Material supplied START

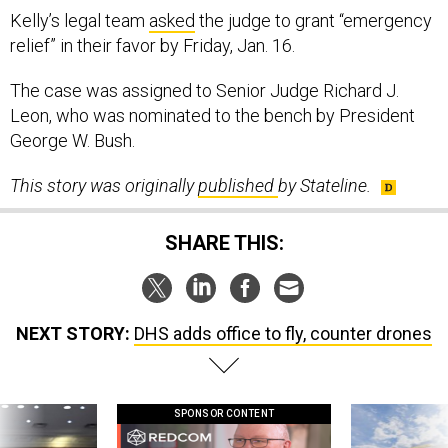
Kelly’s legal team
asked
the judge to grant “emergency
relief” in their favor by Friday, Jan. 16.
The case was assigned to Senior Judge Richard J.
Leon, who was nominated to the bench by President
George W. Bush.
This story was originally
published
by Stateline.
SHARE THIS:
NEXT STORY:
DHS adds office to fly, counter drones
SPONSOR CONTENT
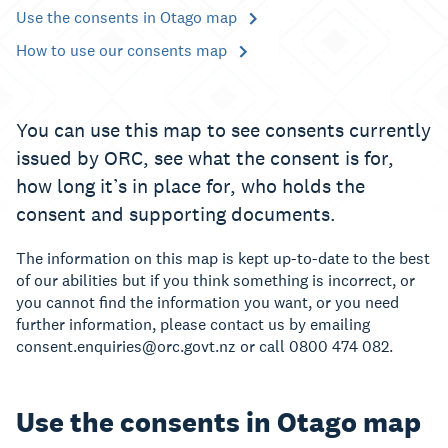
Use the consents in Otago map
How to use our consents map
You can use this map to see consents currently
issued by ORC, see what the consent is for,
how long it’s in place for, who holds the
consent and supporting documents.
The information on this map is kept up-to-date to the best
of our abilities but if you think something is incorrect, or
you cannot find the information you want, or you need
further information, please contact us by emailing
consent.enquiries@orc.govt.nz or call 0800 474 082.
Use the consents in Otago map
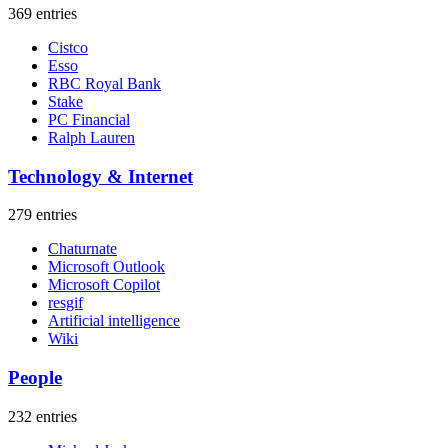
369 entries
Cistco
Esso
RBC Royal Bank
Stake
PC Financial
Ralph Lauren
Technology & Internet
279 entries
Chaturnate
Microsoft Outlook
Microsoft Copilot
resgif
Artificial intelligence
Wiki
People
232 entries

Material supplied END
Material supplied START

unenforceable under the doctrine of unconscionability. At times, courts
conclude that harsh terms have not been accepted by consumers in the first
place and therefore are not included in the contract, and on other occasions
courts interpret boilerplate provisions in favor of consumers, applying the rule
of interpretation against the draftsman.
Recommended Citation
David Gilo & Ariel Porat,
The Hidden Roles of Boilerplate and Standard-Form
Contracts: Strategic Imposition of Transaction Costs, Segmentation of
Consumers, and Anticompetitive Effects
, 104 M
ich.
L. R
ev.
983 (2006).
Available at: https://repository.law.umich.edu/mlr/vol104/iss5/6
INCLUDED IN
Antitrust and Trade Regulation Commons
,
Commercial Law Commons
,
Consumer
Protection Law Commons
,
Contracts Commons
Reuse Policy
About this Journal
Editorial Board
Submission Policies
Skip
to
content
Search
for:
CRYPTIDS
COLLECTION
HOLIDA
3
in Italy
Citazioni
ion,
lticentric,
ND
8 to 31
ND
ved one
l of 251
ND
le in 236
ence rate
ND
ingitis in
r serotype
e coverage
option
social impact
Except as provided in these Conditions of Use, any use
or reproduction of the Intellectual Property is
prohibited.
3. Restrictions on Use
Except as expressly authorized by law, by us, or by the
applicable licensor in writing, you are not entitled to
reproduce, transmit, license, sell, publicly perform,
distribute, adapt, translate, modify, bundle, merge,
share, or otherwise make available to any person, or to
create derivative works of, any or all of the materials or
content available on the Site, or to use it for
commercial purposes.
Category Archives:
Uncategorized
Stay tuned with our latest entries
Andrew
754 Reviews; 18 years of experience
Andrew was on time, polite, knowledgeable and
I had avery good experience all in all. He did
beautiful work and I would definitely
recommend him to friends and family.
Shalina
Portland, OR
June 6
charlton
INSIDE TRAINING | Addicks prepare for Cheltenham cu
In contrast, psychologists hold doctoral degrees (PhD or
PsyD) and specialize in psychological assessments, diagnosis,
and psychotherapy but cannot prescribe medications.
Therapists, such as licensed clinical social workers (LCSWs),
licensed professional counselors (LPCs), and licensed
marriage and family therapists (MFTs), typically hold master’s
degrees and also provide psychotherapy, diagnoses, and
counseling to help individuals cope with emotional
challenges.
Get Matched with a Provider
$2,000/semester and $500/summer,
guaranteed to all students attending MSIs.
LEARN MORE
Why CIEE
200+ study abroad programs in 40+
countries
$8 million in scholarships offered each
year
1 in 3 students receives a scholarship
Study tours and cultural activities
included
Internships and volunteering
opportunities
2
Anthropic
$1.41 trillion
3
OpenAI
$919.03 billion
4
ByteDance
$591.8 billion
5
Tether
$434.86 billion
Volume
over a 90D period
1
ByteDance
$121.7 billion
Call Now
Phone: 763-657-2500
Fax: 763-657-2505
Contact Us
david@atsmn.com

Material supplied END

● Work instructions
Once you find the line with "Ralph Lauren" in the entries above, output it and each line after it up to and including the line with "232 entries", and nothing else.

● Exercise solution
Ralph Lauren
Technology & Internet
279 entries
Chaturnate
Microsoft Outlook
Microsoft Copilot
resgif
Artificial intelligence
Wiki
People
232 entries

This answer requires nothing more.